#### [INSTRUCTIONS FOR THE TASK]
An image-free, exact copy of the records below is required.

#### [DATA FOR THE TASK]
★ ★ ★ ★ ★ ★ ★

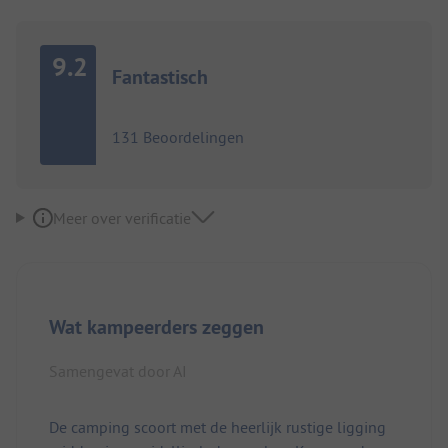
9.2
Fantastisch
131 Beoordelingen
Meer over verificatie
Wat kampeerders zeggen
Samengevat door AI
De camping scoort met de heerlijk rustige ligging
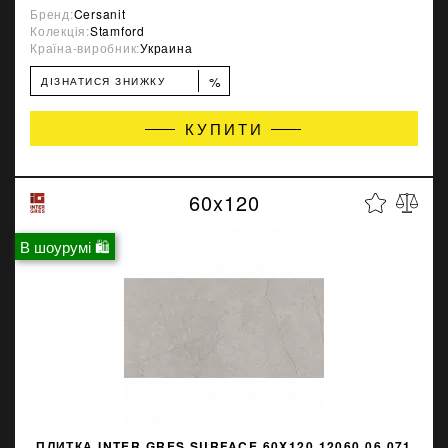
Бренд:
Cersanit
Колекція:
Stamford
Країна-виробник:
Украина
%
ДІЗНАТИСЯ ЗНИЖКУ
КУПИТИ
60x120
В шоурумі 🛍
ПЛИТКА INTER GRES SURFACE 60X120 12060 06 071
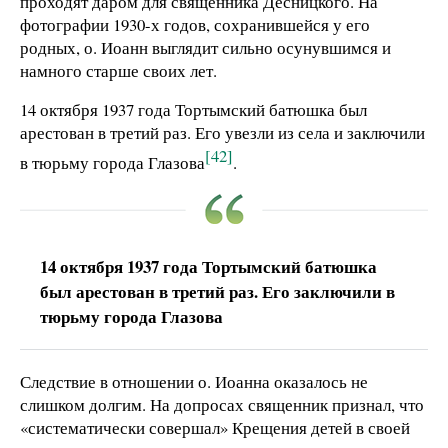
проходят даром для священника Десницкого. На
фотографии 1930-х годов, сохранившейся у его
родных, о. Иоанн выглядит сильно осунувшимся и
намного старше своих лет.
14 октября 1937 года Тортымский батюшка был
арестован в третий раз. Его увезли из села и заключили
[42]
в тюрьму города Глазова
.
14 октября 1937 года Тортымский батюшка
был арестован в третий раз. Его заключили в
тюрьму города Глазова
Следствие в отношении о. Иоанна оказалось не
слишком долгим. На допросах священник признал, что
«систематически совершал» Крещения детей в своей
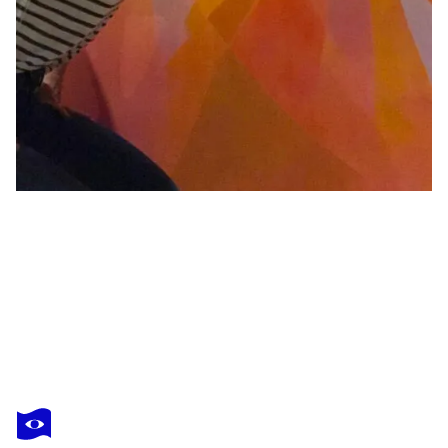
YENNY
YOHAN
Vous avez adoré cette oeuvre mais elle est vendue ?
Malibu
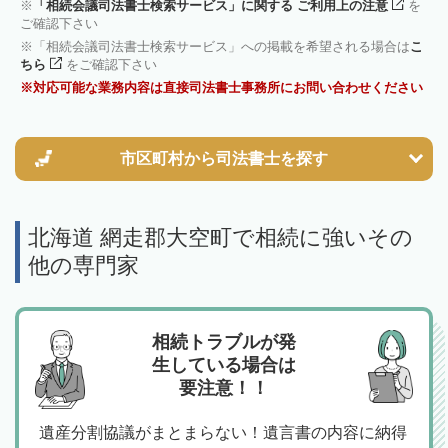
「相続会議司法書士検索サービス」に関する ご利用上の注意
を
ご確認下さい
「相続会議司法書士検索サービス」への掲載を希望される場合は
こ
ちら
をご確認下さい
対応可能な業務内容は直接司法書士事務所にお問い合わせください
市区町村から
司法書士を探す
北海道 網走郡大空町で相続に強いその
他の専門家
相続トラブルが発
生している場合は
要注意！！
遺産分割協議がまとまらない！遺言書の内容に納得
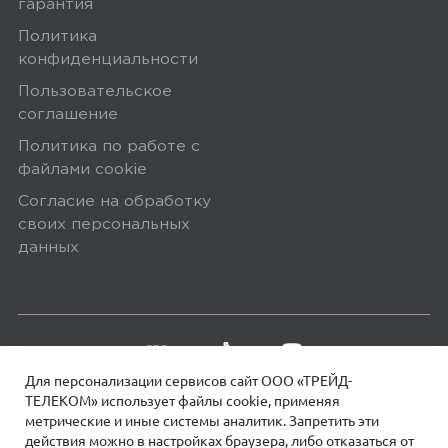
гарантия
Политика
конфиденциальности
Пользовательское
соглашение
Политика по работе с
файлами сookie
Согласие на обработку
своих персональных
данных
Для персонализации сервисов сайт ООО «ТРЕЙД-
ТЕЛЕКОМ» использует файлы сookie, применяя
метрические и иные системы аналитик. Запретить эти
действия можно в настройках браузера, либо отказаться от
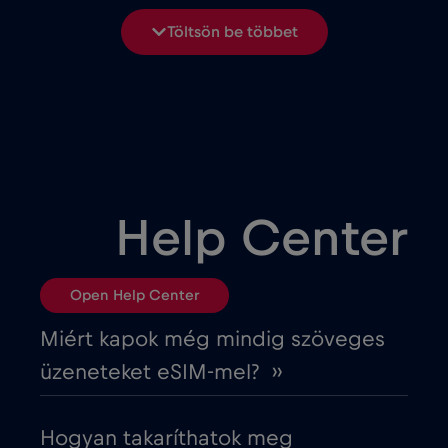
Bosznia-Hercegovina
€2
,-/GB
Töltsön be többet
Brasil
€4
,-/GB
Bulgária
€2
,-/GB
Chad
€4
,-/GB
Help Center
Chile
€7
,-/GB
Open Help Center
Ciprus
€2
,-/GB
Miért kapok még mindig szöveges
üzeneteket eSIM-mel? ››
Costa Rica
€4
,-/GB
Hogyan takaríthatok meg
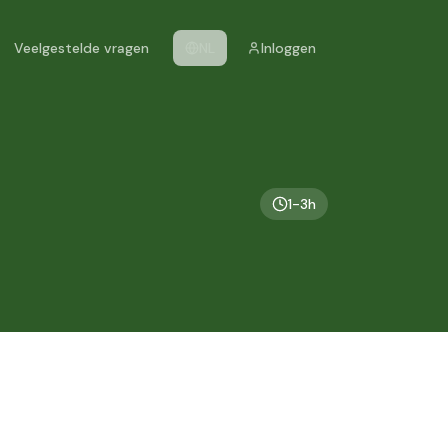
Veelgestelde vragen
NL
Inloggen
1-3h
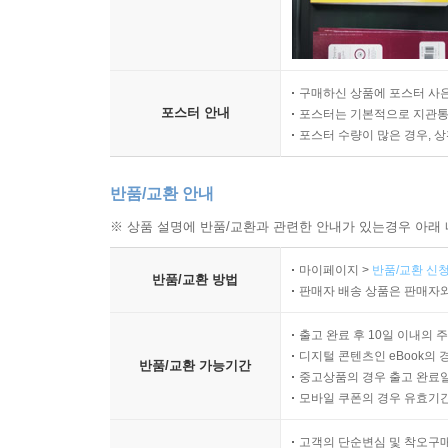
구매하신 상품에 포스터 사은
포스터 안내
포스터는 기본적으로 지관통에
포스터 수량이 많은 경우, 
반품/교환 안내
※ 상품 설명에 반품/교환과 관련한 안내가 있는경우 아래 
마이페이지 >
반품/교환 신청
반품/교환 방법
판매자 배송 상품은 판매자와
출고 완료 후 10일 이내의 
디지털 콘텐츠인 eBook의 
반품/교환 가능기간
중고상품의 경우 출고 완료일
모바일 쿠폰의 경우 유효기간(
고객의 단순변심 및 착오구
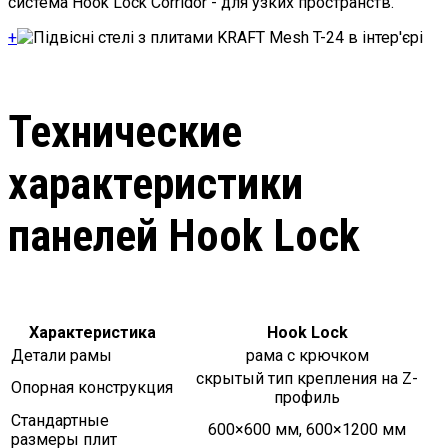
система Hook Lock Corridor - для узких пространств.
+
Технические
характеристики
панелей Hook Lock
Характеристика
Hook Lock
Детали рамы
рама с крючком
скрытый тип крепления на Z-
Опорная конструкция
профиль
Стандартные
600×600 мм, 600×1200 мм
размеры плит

★ ★ ★ ★ ★ ★ ★

#### [EXERCISE RESPONSE]
9.2
Fantastisch
131 Beoordelingen
Meer over verificatie
Wat kampeerders zeggen
Samengevat door AI
De camping scoort met de heerlijk rustige ligging
Бренд:
Cersanit
Колекція:
Stamford
Країна-виробник:
Украина
%
ДІЗНАТИСЯ ЗНИЖКУ
КУПИТИ
60x120
В шоурумі 🛍
ПЛИТКА INTER GRES SURFACE 60X120 12060 06 071
проходят даром для священника Десницкого. На
фотографии 1930-х годов, сохранившейся у его
родных, о. Иоанн выглядит сильно осунувшимся и
намного старше своих лет.
14 октября 1937 года Тортымский батюшка был
арестован в третий раз. Его увезли из села и заключили
[42]
в тюрьму города Глазова
.
14 октября 1937 года Тортымский батюшка
был арестован в третий раз. Его заключили в
тюрьму города Глазова
Следствие в отношении о. Иоанна оказалось не
слишком долгим. На допросах священник признал, что
«систематически совершал» Крещения детей в своей
YENNY
YOHAN
Vous avez adoré cette oeuvre mais elle est vendue ?
Malibu
「相続会議司法書士検索サービス」に関する ご利用上の注意
を
ご確認下さい
「相続会議司法書士検索サービス」への掲載を希望される場合は
こ
ちら
をご確認下さい
対応可能な業務内容は直接司法書士事務所にお問い合わせください
市区町村から
司法書士を探す
北海道 網走郡大空町で相続に強いその
他の専門家
相続トラブルが発
生している場合は
要注意！！
遺産分割協議がまとまらない！遺言書の内容に納得
гарантия
Политика
конфиденциальности
Пользовательское
соглашение
Политика по работе с
файлами сookie
Согласие на обработку
своих персональных
данных
Для персонализации сервисов сайт ООО «ТРЕЙД-
ТЕЛЕКОМ» использует файлы сookie, применяя
метрические и иные системы аналитик. Запретить эти
действия можно в настройках браузера, либо отказаться от
Bosznia-Hercegovina
€2
,-/GB
Töltsön be többet
Brasil
€4
,-/GB
Bulgária
€2
,-/GB
Chad
€4
,-/GB
Help Center
Chile
€7
,-/GB
Open Help Center
Ciprus
€2
,-/GB
Miért kapok még mindig szöveges
üzeneteket eSIM-mel? ››
Costa Rica
€4
,-/GB
Hogyan takaríthatok meg
Veelgestelde vragen
NL
Inloggen
1-3h
구매하신 상품에 포스터 사은
포스터 안내
포스터는 기본적으로 지관통에
포스터 수량이 많은 경우, 
반품/교환 안내
※ 상품 설명에 반품/교환과 관련한 안내가 있는경우 아래 
마이페이지 >
반품/교환 신청
반품/교환 방법
판매자 배송 상품은 판매자와
출고 완료 후 10일 이내의 
디지털 콘텐츠인 eBook의 
반품/교환 가능기간
중고상품의 경우 출고 완료일
모바일 쿠폰의 경우 유효기간(
고객의 단순변심 및 착오구
система Hook Lock Corridor - для узких пространств.
+
Технические
характеристики
панелей Hook Lock
Характеристика
Hook Lock
Детали рамы
рама с крючком
скрытый тип крепления на Z-
Опорная конструкция
профиль
Стандартные
600×600 мм, 600×1200 мм
размеры плит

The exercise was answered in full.